While Irish author Burke (Eight-ball Boogie) has been compared to Elmore Leonard, this effort falls short of Leonard's superior blending of crime and dark humor. The impending parole of violent armed robber Rossi Francis Assisi Callaghan sets in motion a cascading series of events. Callaghan's ex-wife, Karen King, herself a thief, fears he'll come after her, and seeks to get herself some insurance in the form of professional kidnapper Ray Brogan. Ray, in turn, is hired to abduct Karen's friend, Madge Dolan, by her husband, Frank, a plastic surgeon who wants to cash in a lucrative insurance policy. The waters are further muddied by questions about Callaghan's parentage and the introduction of a vicious, half-blind dog named Stalin. The broadly drawn figures and situations are clearly not intended to be taken seriously, but the absence of any character a reader is likely to sympathize with is a significant drawback. (Sept.)

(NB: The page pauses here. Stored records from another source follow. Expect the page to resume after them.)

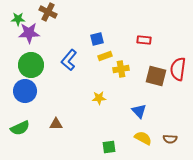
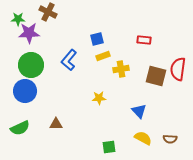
yellow rectangle: moved 2 px left
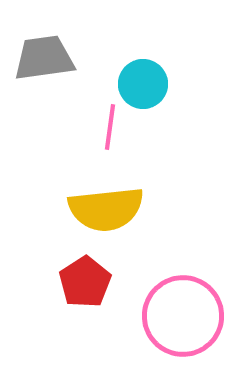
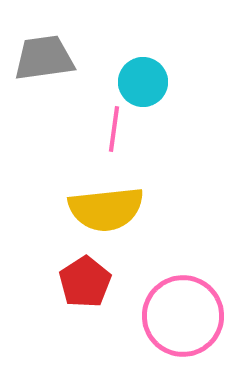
cyan circle: moved 2 px up
pink line: moved 4 px right, 2 px down
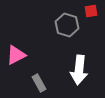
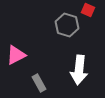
red square: moved 3 px left, 1 px up; rotated 32 degrees clockwise
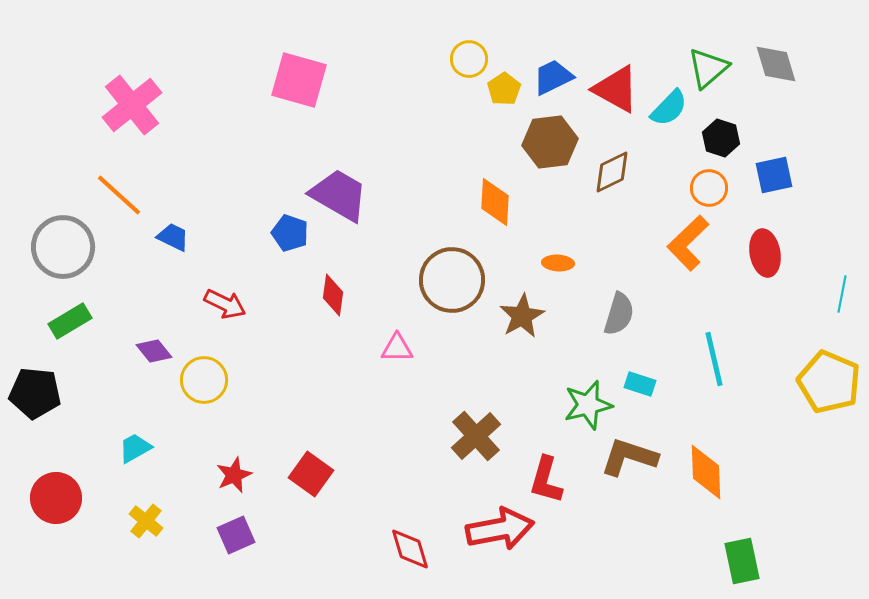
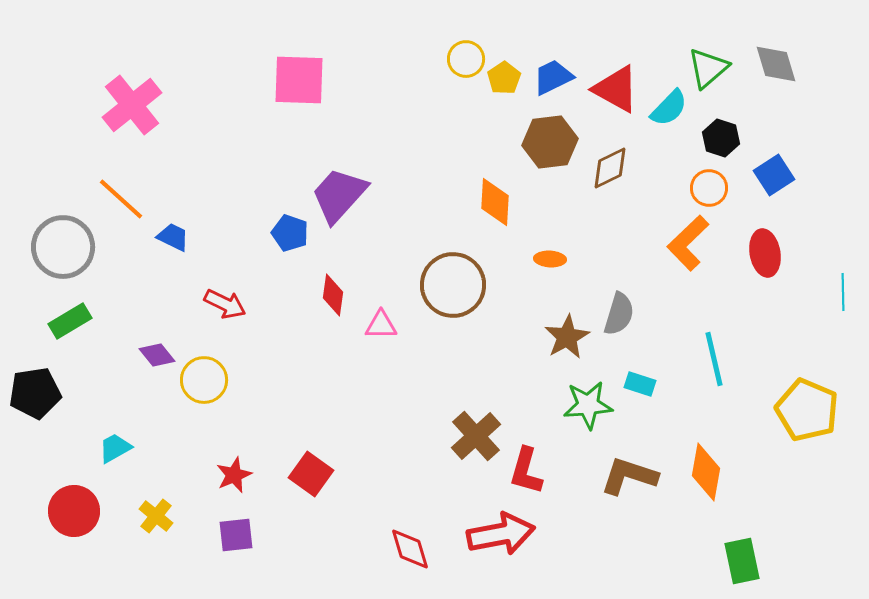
yellow circle at (469, 59): moved 3 px left
pink square at (299, 80): rotated 14 degrees counterclockwise
yellow pentagon at (504, 89): moved 11 px up
brown diamond at (612, 172): moved 2 px left, 4 px up
blue square at (774, 175): rotated 21 degrees counterclockwise
orange line at (119, 195): moved 2 px right, 4 px down
purple trapezoid at (339, 195): rotated 78 degrees counterclockwise
orange ellipse at (558, 263): moved 8 px left, 4 px up
brown circle at (452, 280): moved 1 px right, 5 px down
cyan line at (842, 294): moved 1 px right, 2 px up; rotated 12 degrees counterclockwise
brown star at (522, 316): moved 45 px right, 21 px down
pink triangle at (397, 348): moved 16 px left, 23 px up
purple diamond at (154, 351): moved 3 px right, 4 px down
yellow pentagon at (829, 382): moved 22 px left, 28 px down
black pentagon at (35, 393): rotated 15 degrees counterclockwise
green star at (588, 405): rotated 9 degrees clockwise
cyan trapezoid at (135, 448): moved 20 px left
brown L-shape at (629, 457): moved 19 px down
orange diamond at (706, 472): rotated 12 degrees clockwise
red L-shape at (546, 480): moved 20 px left, 9 px up
red circle at (56, 498): moved 18 px right, 13 px down
yellow cross at (146, 521): moved 10 px right, 5 px up
red arrow at (500, 529): moved 1 px right, 5 px down
purple square at (236, 535): rotated 18 degrees clockwise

Copyright © Reed Business Information, a division of Reed Elsevier Inc. All rights reserved.
Kirkus Reviews
A hard-boiled caper goes belly up. Karen has a monotonous day job as receptionist to a plastic-surgeon consultant. Her night job is edgier: She holds up convenience stores to support herself and Anna, the half-blind half-wolf she loves. During one stickup she meets Ray, a self-described babysitter who minds abductees until their families cough up the ransom. Rossi, Karen's ex, is about to get out of the joint and come find her and his bike, his gun and his $60,000 so he can launch his new scam, the Francis Assisi Rehabilitation Concern, a charity allegedly devoted to helping ex-cons. Karen's boss Frank, stricken from the medical roles for malpractice and bled dry by his soon-to-be ex Margaret and the shopping habits of his new love Genevieve, takes out insurance on Margaret, planning to have her kidnapped for it. Then all these miscreants' lives collide. Margaret, it turns out, is Karen's best friend. Ray has been hired to snatch her. When Frank gets mugged and loses the insurance papers, Detective Doyle, who finds his briefcase, can suddenly link Karen, pilfered drugs and slimy Rossi. Amid the ensuing double-crosses, even Doyle takes a crack at that insurance payoff, which actuaries have whittled down from a cool million to $200,000. This latest from Burke (Eight-ball Boogie, 2004, etc.) ends in a hail of bullets and a gnashing of half-wolf teeth. Imagine Donald Westlake and his alter ego Richard Stark moving to Ireland and collaborating on a screwball noir, and you have some idea of Burke's accomplishment.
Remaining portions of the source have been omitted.